11.8. Jaya Bachchan v. Union of India [JT 2006 (5) SC 414] was another case, where a similar question arose for consideration. It was held:
‘6. Clause (1)(a) of Article 102 provides that a person shall be disqualified for being chosen as, and for being, a member of either House of Parliament if he holds any office of profit under the Government of India or the Government of any State, other than an office declared by Parliament by law not to disqualify its holder. The term ‘holds an office of profit’ though not defined, has been the subject-matter of interpretation, in several decisions of this Court. An office of profit is an office which is capable of yielding a profit or pecuniary gain. Holding an office under the Central or State Government, to which some pay, salary, emolument, remuneration or non- compensatory allowance is attached, is ‘holding an office of profit’. The question whether a person holds an office of profit is required to be interpreted in a realistic manner. Nature of the payment must be considered as a matter of substance rather than of form. Nomenclature is not important. In fact, mere use of the word ‘honorarium’ cannot take the payment out of the purview of profit, if there is pecuniary gain for the recipient. Payment of honorarium, in addition to daily allowances in the nature of compensatory allowances, rent free accommodation and chauffeur driven car at State expense, are clearly in the nature of remuneration and a source of pecuniary gain and hence constitute profit. For deciding the question as to whether one is holding an office of profit or not, what is relevant is whether the office is capable of yielding a profit or pecuniary gain and not whether the person actually obtained a monetary gain. If the ‘pecuniary gain’ is ‘receivable’ in connection with the office then it becomes an office of profit, irrespective of whether such pecuniary gain is actually received or not. If the office carries with it, or entitles the holder to, any pecuniary gain other than reimbursement of out of pocket/actual expenses, then the office will be an office of profit for the purpose of Article 102(1)(a). This position of law stands settled for over half a century commencing from the decisions of Ravanna Subanna v. G.S. Kaggeerappa, Shivamurthy Swami Inamdar v. Agadi Sanganna Andanappa, Satrucharla Chandrasekhar Raju v. Vyricherla Pradeep Kumar Dev and Shibu Soren v. Dayanand Sahay.’

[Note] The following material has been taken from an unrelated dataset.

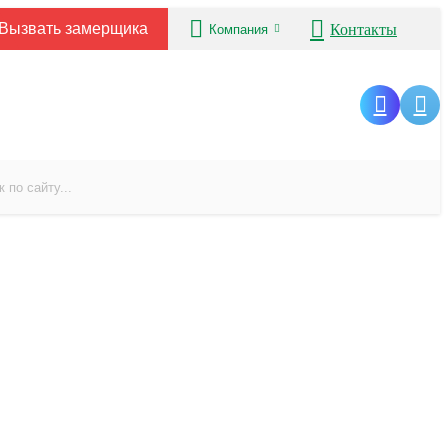
Вызвать замерщика
Контакты
Компания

12. In Union of India and Others v. Kameshwar Prasad [1997 (11) SCC 650], it was held:
‘2. The Extra Departmental Agents system in the Department of Posts and Telegraphs is in vogue since 1854. The object underlying it is to cater to postal needs of the rural communities dispersed in remote areas. The system avails of the services of schoolmasters, shopkeepers, landlords and such other persons in a village who have the faculty of reasonable standard of literacy and adequate means of livelihood and who, therefore, in their leisure can assist the Department by way of gainful avocation and social service in ministering to the rural communities in their postal needs, through maintenance of simple accounts and adherence to minimum procedural formalities, as prescribed by the Department for the purpose. [See: Swamy’s Compilation of Service Rules for Extra Departmental Staff in Postal Department p. 1.]

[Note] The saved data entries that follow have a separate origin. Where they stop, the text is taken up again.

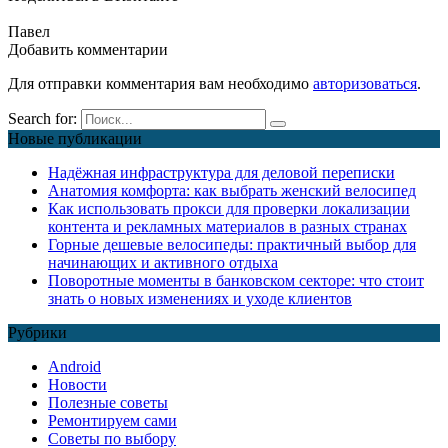
Павел
Добавить комментарии
Для отправки комментария вам необходимо
авторизоваться
.
Search for:
Новые публикации
Надёжная инфраструктура для деловой переписки
Анатомия комфорта: как выбрать женский велосипед
Как использовать прокси для проверки локализации
контента и рекламных материалов в разных странах
Горные дешевые велосипеды: практичный выбор для
начинающих и активного отдыха
Поворотные моменты в банковском секторе: что стоит
знать о новых изменениях и уходе клиентов
Рубрики
Android
Новости
Полезные советы
Ремонтируем сами
Советы по выбору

3. The Extra Departmental Agents are government servants holding a civil post and are entitled to the protection of Article 311(2) of the Constitution (See: Supdt. of Post Offices v. P.K. Rajamma). They are governed by separate set of rules, viz., the Posts and Telegraphs Extra Departmental Agents (Conduct and Service) Rules, 1964 (hereinafter referred to as ‘the Rules’). The Central Civil Services (Classification, Control and Appeal) Rules are not applicable to this category of employees in view of the notification dated 28-2-1957 issued by the Government of India under Rule 3(3) of the said Rules.’
13. In view of the aforementioned authoritative pronouncements, the High Court must be held to be correct in arriving at its opinion that appellants were disqualified from contesting in the election of Nagar Panchayats. The appeals are dismissed accordingly. No costs.